• TASK ITEM: Copy word for word each line from the one that has "Teilstudiengang Evangelische" to the last line of the records, with no other lines.

---*---

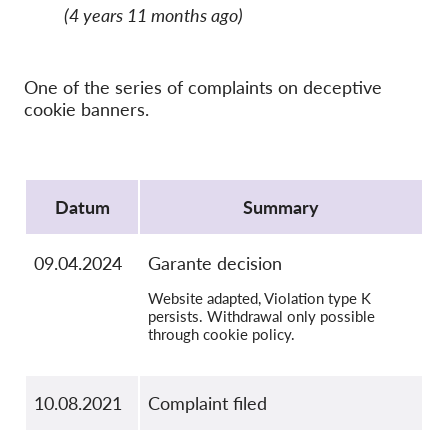
Hromadná žaloba
(4 years 11 months ago)
OnionShare
Média
One of the series of complaints on deceptive
Kontakt
cookie banners.
GDPRhub
Protocol
Datum
Summary
09.04.2024
Garante decision
Website adapted, Violation type K
persists. Withdrawal only possible
through cookie policy.
10.08.2021
Complaint filed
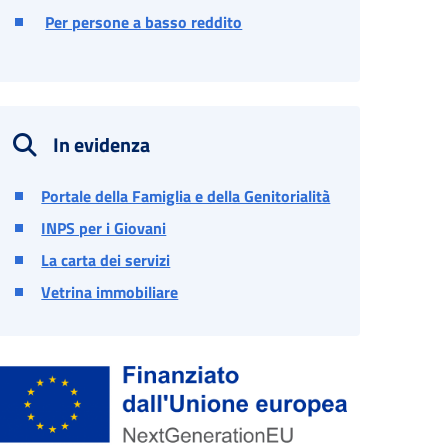
Per persone a basso reddito
In evidenza
Portale della Famiglia e della Genitorialità
INPS per i Giovani
La carta dei servizi
Vetrina immobiliare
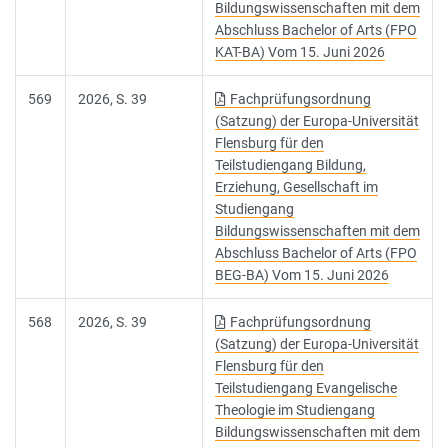
Bildungswissenschaften mit dem
Abschluss Bachelor of Arts (FPO
KAT-BA) Vom 15. Juni 2026
569
2026, S. 39
Fachprüfungsordnung
(Satzung) der Europa-Universität
Flensburg für den
Teilstudiengang Bildung,
Erziehung, Gesellschaft im
Studiengang
Bildungswissenschaften mit dem
Abschluss Bachelor of Arts (FPO
BEG-BA) Vom 15. Juni 2026
568
2026, S. 39
Fachprüfungsordnung
(Satzung) der Europa-Universität
Flensburg für den
Teilstudiengang Evangelische
Theologie im Studiengang
Bildungswissenschaften mit dem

---*---

• SOLVED EXERCISE:
Teilstudiengang Evangelische
Theologie im Studiengang
Bildungswissenschaften mit dem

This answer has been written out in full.